Tak mendapat jawaban, wanita paruh baya itu akhirnya beralih pada anak yang duduk di hadapan Deva. "Gimana kamu bisa menemukan barang itu di tasnya?"

Sepertinya ada yang sedikit terbalik disini. Kalau orang melihat pasti Odin yang dikira sebagai terdakwa karena terlihat ketakutan dan Deva hanyalah siswa kelas duabelas yang minta bimbingan melanjutkan sekolah, sambil ngadem di ruang BK dan absen pelajaran.

"Saya kan dapat bagian sidak di kelas dua belas, terus saya buka tas Kak Ardeva, dan saya ngeliat bungkusan plastik serbuk putih. Saya tanya, kakaknya jawab nggak tau, terus saya tanya sama teman dibilang itu ya itu seperti yang dibilang mencurigakan. Belum sempat melapor udah banyak yang penasaran dan ngefoto-fotoin."

Bu Indri beralih pada Deva. "Lalu benar itu punya kamu?"

"Bukan," jawabnya mantap dan tenang. "Sebelumnya gimana ibu bisa tau itu narkoba?"

"Belum bisa dipastikan karena belum ada penyelidikan dari kepolisian, tapi diduga kuat, Deva. Kamu sebelumnya sempat nitip tas ke orang lain kah?"

Tok tok tok

Sebuah suara dibalik pintu membuat orang dalam ruangan kompak menoleh. Begitu pintu dibuka, Arief langsung masuk disusul oleh Kana... lalu kemudian Andra. Pandangan gadis itu langsung bertemu dengan Deva, mata dengan mata.

Begitu Odin dibawa ke ruang BK, Bu Indri memustuskan untuk langsung memanggil ketua dan wakil ketua OSIS. Bahkan sebelum Bu Indri bertanya, Andra terlebih dulu berdeham, membuat guru paruh baya itu fokus menatapnya.

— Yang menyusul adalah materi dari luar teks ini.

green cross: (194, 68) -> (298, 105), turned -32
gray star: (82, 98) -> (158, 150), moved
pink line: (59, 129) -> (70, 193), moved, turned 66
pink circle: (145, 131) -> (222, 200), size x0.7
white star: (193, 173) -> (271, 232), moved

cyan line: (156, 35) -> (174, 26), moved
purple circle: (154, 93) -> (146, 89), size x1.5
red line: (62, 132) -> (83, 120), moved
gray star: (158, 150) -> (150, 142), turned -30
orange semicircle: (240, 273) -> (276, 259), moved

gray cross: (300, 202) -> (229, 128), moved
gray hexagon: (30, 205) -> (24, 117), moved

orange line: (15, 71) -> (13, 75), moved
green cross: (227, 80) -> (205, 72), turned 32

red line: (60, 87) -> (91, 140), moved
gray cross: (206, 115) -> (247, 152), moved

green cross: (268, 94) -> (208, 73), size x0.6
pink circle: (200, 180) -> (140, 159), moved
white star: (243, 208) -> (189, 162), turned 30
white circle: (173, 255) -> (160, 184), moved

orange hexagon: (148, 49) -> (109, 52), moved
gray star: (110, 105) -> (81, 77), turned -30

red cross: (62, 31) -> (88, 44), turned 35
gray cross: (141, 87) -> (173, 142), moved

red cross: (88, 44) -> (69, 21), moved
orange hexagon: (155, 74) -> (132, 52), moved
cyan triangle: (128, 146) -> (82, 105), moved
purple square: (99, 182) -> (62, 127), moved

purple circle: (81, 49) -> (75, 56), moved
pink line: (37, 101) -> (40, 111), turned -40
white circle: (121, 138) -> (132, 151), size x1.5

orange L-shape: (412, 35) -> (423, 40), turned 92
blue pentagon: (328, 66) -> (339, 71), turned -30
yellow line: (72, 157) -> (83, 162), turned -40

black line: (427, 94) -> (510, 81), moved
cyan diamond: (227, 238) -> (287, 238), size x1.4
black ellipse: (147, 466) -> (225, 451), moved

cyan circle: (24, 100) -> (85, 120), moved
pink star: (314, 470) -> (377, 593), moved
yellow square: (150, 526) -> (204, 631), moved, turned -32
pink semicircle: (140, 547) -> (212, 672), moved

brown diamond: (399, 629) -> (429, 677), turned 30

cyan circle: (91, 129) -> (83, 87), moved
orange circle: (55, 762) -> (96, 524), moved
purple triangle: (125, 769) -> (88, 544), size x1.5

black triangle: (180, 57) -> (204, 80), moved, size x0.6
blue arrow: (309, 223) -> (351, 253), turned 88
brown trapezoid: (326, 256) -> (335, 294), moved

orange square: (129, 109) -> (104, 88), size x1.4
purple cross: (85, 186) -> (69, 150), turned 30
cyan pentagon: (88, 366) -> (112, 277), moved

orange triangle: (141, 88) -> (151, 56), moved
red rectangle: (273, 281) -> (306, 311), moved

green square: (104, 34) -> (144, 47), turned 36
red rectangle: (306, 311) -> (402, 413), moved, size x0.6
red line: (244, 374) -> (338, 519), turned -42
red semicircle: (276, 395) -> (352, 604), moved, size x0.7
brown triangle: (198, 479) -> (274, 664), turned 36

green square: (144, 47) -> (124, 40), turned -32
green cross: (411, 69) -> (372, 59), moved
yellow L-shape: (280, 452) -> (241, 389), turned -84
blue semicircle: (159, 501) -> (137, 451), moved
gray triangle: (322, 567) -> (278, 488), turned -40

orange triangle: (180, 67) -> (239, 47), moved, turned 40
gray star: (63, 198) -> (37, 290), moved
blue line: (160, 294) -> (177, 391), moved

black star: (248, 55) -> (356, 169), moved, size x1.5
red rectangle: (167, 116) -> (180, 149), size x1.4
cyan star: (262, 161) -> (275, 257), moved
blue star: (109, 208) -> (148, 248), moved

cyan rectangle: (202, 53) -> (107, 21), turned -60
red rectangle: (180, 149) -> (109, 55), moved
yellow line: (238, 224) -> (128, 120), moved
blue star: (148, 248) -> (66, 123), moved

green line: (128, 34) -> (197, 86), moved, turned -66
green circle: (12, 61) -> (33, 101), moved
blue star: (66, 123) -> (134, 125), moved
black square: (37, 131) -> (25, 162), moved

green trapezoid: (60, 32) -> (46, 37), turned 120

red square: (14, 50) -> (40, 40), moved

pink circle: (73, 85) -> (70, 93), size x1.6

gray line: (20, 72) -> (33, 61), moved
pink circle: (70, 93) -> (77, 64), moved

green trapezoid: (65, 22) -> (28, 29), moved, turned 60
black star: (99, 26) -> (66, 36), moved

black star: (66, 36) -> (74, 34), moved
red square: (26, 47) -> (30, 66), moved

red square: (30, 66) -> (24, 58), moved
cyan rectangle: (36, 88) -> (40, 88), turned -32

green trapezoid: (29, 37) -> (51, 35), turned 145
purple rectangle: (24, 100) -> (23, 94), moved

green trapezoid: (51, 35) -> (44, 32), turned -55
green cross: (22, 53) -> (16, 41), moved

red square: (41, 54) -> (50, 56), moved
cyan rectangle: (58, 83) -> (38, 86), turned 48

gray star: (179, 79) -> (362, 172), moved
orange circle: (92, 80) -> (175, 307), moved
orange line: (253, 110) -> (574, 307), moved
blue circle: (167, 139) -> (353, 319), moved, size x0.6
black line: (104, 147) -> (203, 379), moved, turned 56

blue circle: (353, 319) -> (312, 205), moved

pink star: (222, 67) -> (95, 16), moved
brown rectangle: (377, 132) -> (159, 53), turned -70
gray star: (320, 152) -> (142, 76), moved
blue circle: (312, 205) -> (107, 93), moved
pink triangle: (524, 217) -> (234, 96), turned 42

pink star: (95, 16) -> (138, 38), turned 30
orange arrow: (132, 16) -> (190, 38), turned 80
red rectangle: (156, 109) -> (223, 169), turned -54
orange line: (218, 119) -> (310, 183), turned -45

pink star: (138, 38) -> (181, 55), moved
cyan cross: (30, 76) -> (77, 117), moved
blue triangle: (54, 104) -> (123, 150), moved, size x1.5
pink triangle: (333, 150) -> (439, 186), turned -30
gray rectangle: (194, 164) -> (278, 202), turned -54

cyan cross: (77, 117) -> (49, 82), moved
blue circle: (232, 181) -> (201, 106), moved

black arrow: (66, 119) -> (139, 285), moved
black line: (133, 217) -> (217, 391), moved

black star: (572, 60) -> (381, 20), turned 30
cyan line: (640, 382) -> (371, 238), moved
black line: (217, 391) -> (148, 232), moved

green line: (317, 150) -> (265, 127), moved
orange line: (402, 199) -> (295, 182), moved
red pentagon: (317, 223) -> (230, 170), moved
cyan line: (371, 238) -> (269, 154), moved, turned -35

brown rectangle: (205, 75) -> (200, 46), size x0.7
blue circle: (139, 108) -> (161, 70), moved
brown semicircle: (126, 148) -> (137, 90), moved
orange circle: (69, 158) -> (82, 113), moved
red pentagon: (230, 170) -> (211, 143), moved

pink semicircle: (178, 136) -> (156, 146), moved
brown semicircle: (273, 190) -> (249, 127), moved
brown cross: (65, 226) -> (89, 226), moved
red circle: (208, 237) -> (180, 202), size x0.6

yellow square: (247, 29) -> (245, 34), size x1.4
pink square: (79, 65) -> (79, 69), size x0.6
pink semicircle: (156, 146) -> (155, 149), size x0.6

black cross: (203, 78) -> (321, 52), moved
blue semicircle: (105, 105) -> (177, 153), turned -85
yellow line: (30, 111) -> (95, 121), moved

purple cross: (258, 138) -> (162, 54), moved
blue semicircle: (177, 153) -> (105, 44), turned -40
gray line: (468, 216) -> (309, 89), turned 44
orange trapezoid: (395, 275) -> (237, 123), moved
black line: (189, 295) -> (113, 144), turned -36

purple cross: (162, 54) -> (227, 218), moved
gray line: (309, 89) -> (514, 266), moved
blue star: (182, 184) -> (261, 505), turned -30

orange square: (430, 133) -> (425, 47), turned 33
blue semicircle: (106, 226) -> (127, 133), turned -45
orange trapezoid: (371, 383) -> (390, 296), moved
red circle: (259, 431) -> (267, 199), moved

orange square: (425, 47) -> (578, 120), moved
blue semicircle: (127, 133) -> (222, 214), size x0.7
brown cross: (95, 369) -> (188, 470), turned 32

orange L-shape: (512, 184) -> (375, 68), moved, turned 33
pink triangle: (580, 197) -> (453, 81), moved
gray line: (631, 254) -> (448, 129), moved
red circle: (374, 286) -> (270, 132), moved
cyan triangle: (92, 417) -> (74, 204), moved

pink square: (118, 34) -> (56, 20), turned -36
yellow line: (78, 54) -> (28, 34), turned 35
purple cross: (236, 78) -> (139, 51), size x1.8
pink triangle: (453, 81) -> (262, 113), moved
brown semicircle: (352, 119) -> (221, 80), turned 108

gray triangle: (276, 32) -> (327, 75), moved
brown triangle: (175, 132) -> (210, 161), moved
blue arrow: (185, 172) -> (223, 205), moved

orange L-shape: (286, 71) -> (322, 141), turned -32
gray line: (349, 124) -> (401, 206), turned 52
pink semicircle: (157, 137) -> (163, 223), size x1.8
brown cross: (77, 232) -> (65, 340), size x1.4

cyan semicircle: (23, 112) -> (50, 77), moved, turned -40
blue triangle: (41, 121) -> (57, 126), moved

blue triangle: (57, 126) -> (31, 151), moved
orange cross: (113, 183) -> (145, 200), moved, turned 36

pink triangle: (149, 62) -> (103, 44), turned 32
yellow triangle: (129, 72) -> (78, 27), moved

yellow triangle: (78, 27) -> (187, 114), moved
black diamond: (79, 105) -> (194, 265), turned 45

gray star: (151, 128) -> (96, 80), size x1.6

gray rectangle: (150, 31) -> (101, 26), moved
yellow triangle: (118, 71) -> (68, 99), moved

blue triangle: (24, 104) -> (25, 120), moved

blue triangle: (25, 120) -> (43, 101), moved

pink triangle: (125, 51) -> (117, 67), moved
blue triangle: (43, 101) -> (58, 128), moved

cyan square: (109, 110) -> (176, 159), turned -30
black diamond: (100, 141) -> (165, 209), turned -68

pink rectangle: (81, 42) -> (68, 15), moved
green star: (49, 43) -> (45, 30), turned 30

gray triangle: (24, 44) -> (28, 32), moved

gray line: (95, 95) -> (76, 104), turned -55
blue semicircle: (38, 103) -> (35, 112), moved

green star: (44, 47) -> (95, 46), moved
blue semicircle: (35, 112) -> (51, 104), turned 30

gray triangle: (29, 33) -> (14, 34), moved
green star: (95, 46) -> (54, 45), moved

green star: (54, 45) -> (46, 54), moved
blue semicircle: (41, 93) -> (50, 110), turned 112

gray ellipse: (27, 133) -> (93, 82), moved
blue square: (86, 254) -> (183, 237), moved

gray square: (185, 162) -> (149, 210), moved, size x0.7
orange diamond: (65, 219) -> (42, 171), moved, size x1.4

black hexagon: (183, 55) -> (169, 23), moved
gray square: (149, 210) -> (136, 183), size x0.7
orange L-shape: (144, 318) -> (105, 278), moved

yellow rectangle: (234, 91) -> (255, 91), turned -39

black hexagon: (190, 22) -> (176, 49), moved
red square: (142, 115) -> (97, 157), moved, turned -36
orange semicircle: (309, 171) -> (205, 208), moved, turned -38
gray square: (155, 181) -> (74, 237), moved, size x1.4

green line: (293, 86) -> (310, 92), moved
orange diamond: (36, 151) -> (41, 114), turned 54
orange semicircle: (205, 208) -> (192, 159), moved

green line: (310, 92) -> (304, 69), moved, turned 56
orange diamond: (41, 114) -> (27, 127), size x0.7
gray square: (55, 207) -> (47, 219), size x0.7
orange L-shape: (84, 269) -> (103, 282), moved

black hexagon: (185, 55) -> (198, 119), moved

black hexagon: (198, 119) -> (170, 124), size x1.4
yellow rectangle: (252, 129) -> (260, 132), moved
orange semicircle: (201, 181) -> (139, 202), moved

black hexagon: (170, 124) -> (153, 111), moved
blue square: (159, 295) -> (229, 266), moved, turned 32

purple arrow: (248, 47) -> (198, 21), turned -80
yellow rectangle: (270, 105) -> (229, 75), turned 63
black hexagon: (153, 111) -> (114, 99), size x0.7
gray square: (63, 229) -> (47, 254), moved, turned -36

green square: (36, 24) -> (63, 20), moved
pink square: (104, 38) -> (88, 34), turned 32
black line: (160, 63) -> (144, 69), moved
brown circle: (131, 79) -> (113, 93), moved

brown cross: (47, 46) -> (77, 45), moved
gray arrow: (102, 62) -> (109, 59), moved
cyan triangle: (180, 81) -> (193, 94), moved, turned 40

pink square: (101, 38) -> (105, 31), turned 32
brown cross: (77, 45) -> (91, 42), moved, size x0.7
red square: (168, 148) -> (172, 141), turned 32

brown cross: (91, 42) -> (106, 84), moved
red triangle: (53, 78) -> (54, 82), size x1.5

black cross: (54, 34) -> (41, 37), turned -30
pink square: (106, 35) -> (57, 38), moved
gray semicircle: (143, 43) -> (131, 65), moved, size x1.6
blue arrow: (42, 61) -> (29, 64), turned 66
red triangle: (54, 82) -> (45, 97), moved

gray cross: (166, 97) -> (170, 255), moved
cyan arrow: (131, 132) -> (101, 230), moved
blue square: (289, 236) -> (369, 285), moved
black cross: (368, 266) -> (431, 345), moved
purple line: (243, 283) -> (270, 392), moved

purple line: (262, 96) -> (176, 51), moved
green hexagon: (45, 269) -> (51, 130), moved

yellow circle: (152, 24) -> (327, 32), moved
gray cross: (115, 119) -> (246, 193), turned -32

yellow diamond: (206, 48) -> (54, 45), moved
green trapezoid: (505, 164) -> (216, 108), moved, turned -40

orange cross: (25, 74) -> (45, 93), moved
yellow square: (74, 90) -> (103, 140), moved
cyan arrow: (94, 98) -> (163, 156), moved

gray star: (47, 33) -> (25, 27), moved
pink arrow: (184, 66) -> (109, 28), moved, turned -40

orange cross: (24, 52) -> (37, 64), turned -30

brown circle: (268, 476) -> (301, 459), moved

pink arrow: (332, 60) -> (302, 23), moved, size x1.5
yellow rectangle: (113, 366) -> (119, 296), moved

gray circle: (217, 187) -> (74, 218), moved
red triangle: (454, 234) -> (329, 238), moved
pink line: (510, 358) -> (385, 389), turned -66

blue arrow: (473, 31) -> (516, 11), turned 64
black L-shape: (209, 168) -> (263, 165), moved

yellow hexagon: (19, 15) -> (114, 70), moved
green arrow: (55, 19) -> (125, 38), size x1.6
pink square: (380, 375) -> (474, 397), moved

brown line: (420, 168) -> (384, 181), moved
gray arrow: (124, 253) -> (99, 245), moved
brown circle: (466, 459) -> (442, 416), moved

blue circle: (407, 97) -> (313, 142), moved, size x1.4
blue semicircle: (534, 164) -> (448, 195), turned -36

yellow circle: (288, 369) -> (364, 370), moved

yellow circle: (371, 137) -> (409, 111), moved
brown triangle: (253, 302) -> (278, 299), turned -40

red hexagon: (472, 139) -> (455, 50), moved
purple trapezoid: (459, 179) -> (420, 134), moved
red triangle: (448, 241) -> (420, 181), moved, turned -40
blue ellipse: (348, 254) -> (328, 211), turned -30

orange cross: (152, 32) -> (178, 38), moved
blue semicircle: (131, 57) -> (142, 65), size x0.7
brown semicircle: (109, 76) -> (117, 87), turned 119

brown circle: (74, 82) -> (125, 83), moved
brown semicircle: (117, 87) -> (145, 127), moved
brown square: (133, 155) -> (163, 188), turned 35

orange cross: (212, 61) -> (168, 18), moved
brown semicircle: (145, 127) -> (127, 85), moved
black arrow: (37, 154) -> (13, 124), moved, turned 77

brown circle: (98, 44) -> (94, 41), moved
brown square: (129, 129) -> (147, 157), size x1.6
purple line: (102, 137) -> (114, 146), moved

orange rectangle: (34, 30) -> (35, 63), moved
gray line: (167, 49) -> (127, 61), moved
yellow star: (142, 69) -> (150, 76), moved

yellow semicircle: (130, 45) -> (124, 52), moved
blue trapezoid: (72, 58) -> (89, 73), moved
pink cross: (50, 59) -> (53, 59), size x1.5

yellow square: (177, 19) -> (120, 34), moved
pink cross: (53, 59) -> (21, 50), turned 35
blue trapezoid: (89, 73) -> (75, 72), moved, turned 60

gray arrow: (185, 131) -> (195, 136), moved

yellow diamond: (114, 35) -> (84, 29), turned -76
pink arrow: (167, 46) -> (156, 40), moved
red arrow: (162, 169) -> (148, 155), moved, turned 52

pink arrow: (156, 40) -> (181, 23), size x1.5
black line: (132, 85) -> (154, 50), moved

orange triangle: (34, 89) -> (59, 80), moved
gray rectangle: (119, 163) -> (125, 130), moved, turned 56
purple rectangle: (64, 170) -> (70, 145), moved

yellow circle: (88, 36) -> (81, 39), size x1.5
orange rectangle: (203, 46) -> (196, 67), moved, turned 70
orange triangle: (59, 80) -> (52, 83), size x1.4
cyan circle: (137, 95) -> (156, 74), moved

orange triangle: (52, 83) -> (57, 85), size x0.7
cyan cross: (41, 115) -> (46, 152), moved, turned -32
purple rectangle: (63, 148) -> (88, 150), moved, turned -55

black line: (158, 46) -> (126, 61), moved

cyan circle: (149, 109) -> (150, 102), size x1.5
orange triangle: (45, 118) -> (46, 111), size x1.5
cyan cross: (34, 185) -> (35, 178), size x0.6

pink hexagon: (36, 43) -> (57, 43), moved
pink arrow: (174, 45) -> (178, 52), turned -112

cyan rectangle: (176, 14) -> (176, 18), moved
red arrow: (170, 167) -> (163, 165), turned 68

Pokoknya gadis itu ingin segera enyah dari sini.

"Mohon maaf kami dari pihak OSIS ijin menjelaskan," ujarnya tegas. "Rapat untuk sidak sudah dilaksanakan beberapa kali, dan kemarin sudah dilaksanakan rapat dengan pembina OSIS. Kami lakukan sesuai jadwal yaitu sebulan sekali tapi tentunya tanggal pelaksanaan sangat dirahasiakan. Yang bertindak adalah kelas sepuluh, selanjutnya diberikan kepada Sekretaris OSIS untuk didata, dan Ketua OSIS yang melaporkan dan menyerahkan ke Bimbingan Konseling."

Gadis itu menarik napas sejenak. "Karena ini juga pengalaman baru bagi adik kelas kami, ada sedikit miss komunikasi. Dan kehebohan yang terjadi di sekolah itu memang murni kesalahan teknis dari pihak kami."

"Apa kalian bisa pastikan kalau tidak ada sabotase dalam kasus ini?" Kegusaran terdengar jelas dalam kalimat Bu Indri. "Masalahnya begini, kalau memang benar itu adalah sabu-sabu, maka kalian akan berurusan dengan polisi, bukan cuma Deva, juga Odin yang memeriksa, tapi semua anggota OSIS yang terlibat dalam sidak akan diperiksa. Dan satu sekolah bisa diperiksa juga. Kalau kasus ini meledak, nama sekolah pasti akan tercemar, kalian pasti paham itu kan?"

"Saya tau," jawab Andra tegas.

"Kalau begitu sistemnya, maka kemungkinan yang akan dicurigai cuma dua pihak. Deva sebagai tempat dimana barang itu ditemukan, dan anggota kalian."

"Ijin menambahkan, Bu, mengenai sistem sidak," Arief tersenyum sopan. "Begitu siswa masuk ke lingkungan sekolah, motor langsung diperiksa di parkiran saat itu juga, lalu siswa langsung diarahkan ke kelas. Di kelas sudah ditunggu oleh OSIS dan tas nya diperiksa. Para anggota OSIS juga diperiksa apa saja yang mereka bawa sebelum melaksanakan sidak," jelasnya.